### Directions for this task
Write out every line exactly, from the first line of the records below through the line that contains "melón en la Vega Baja".

[Stored data entries]
»»

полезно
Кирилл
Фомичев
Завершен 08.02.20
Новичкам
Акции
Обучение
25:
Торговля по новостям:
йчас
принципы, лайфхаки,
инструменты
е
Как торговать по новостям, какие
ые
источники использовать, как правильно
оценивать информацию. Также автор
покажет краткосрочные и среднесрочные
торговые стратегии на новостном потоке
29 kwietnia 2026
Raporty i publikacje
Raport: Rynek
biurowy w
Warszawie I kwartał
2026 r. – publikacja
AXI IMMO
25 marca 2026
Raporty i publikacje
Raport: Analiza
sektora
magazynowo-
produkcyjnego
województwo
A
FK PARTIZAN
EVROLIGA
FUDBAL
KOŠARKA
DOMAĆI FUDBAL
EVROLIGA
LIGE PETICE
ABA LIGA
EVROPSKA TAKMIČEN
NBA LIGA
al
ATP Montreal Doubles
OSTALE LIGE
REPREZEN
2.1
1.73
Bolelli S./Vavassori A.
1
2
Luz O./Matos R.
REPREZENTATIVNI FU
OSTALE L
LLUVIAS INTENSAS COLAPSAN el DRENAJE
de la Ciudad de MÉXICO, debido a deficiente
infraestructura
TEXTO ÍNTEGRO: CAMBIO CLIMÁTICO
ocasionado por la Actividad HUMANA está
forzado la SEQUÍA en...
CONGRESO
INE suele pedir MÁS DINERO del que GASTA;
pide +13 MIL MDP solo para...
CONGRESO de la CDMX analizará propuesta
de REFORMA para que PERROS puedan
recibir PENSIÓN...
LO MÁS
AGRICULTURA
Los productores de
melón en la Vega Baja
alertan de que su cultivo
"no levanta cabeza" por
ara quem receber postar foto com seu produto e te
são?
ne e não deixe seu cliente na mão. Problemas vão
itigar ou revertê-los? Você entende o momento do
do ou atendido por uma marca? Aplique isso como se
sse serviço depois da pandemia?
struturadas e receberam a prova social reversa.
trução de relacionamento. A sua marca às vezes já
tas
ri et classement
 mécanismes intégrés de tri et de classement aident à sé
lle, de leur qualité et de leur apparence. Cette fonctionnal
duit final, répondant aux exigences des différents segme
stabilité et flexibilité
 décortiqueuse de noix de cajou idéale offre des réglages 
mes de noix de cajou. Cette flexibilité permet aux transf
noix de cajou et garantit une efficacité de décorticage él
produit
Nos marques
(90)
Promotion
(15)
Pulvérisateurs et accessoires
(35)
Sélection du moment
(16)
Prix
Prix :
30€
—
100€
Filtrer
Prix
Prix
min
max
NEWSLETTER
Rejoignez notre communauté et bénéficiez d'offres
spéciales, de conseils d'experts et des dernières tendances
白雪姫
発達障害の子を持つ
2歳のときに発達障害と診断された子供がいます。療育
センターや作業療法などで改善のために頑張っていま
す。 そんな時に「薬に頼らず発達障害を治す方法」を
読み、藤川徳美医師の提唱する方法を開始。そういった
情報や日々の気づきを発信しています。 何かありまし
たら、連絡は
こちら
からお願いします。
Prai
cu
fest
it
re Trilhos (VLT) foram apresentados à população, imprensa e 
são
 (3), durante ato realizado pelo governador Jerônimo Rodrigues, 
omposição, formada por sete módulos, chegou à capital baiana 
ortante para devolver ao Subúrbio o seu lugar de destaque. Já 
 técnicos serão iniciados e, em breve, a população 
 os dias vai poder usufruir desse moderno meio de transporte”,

««

### Result of this exercise
полезно
Кирилл
Фомичев
Завершен 08.02.20
Новичкам
Акции
Обучение
25:
Торговля по новостям:
йчас
принципы, лайфхаки,
инструменты
е
Как торговать по новостям, какие
ые
источники использовать, как правильно
оценивать информацию. Также автор
покажет краткосрочные и среднесрочные
торговые стратегии на новостном потоке
29 kwietnia 2026
Raporty i publikacje
Raport: Rynek
biurowy w
Warszawie I kwartał
2026 r. – publikacja
AXI IMMO
25 marca 2026
Raporty i publikacje
Raport: Analiza
sektora
magazynowo-
produkcyjnego
województwo
A
FK PARTIZAN
EVROLIGA
FUDBAL
KOŠARKA
DOMAĆI FUDBAL
EVROLIGA
LIGE PETICE
ABA LIGA
EVROPSKA TAKMIČEN
NBA LIGA
al
ATP Montreal Doubles
OSTALE LIGE
REPREZEN
2.1
1.73
Bolelli S./Vavassori A.
1
2
Luz O./Matos R.
REPREZENTATIVNI FU
OSTALE L
LLUVIAS INTENSAS COLAPSAN el DRENAJE
de la Ciudad de MÉXICO, debido a deficiente
infraestructura
TEXTO ÍNTEGRO: CAMBIO CLIMÁTICO
ocasionado por la Actividad HUMANA está
forzado la SEQUÍA en...
CONGRESO
INE suele pedir MÁS DINERO del que GASTA;
pide +13 MIL MDP solo para...
CONGRESO de la CDMX analizará propuesta
de REFORMA para que PERROS puedan
recibir PENSIÓN...
LO MÁS
AGRICULTURA
Los productores de
melón en la Vega Baja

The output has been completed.